C'est quoi ? C'est il y a un an qu'il a nommé des membres de syndicats au Conseil de la Fiducie des Pensions, des briseurs de lois pour être responsable

Le député LDK Avdullah Hoti a déclaré qu'il s'agissait d'un an depuis que le Conseil de fiducie des pensions est resté sans membre des syndicats. Il dit que cela constitue une violation de la loi et que ceux qui ont enfreint la loi doivent être tenus responsables. “Absent depuis près d'un an de l'adhésion par les syndicats au conseil d'administration [...]
Le député LDK Avdullah Hoti a déclaré qu'il s'agissait d'un an depuis que le Conseil de fiducie des pensions est resté sans membre des syndicats. Il dit que cela constitue une violation de la loi et que ceux qui ont enfreint la loi doivent être tenus responsables.

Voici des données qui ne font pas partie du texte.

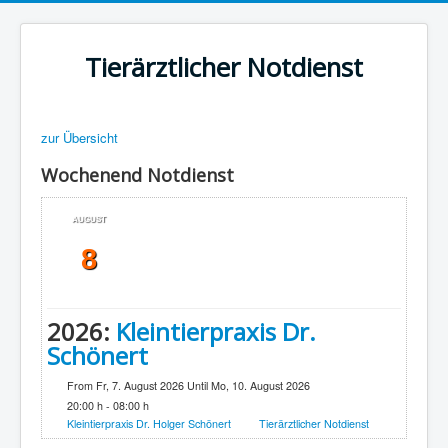
Tierärztlicher Notdienst
zur Übersicht
Wochenend Notdienst
AUGUST
8
2026:
Kleintierpraxis Dr.
Schönert
From Fr, 7. August 2026 Until Mo, 10. August 2026
20:00 h - 08:00 h
Kleintierpraxis Dr. Holger Schönert
Tierärztlicher Notdienst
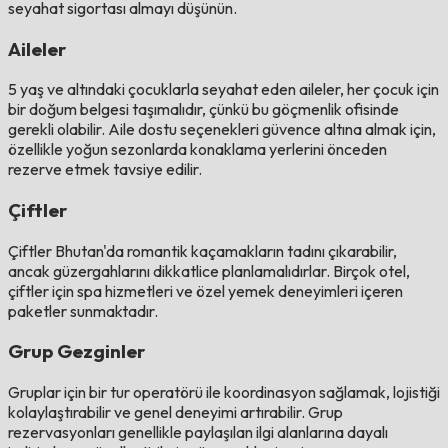
seyahat sigortası almayı düşünün.
Aileler
5 yaş ve altındaki çocuklarla seyahat eden aileler, her çocuk için
bir doğum belgesi taşımalıdır, çünkü bu göçmenlik ofisinde
gerekli olabilir. Aile dostu seçenekleri güvence altına almak için,
özellikle yoğun sezonlarda konaklama yerlerini önceden
rezerve etmek tavsiye edilir.
Çiftler
Çiftler Bhutan'da romantik kaçamakların tadını çıkarabilir,
ancak güzergahlarını dikkatlice planlamalıdırlar. Birçok otel,
çiftler için spa hizmetleri ve özel yemek deneyimleri içeren
paketler sunmaktadır.
Grup Gezginler
Gruplar için bir tur operatörü ile koordinasyon sağlamak, lojistiği
kolaylaştırabilir ve genel deneyimi artırabilir. Grup
rezervasyonları genellikle paylaşılan ilgi alanlarına dayalı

“La non-reconnaissance de près d'un an d'adhésion par les syndicats au conseil d'administration de Pension Trust est une infraction légale, qui ne devrait pas être adoptée sans responsabilités de la part des contrevenants à la loi”.
Hoti dit que les droits syndicaux au Kosovo ont été violés de façon continue par le gouvernement Kurti.
La dernière réponse de l'ICD en est une preuve supplémentaire. Un membre du Trust of Pension Savings Board, qui représente les travailleurs et provient de syndicats, n'a jamais été nommé. Initialement, le Trust a été laissé sans conseil pendant plusieurs mois, ce qui s'est traduit par des milliards d'euros laissés sans gestion adéquate. Lorsque le conseil a été nommé il y a environ un an, aucun membre des syndicats n'a été inclus. Les raisons invoquées à cet effet étaient qu'aucun des requérants ne remplissait les conditions légales. Il n'a pas été déclaré à nouveau depuis la compétition”.
En raison de cette négligence, Hoti affirme qu'il s'agit du gouverneur de la CCBQ, du ministre des Finances et du vérificateur général.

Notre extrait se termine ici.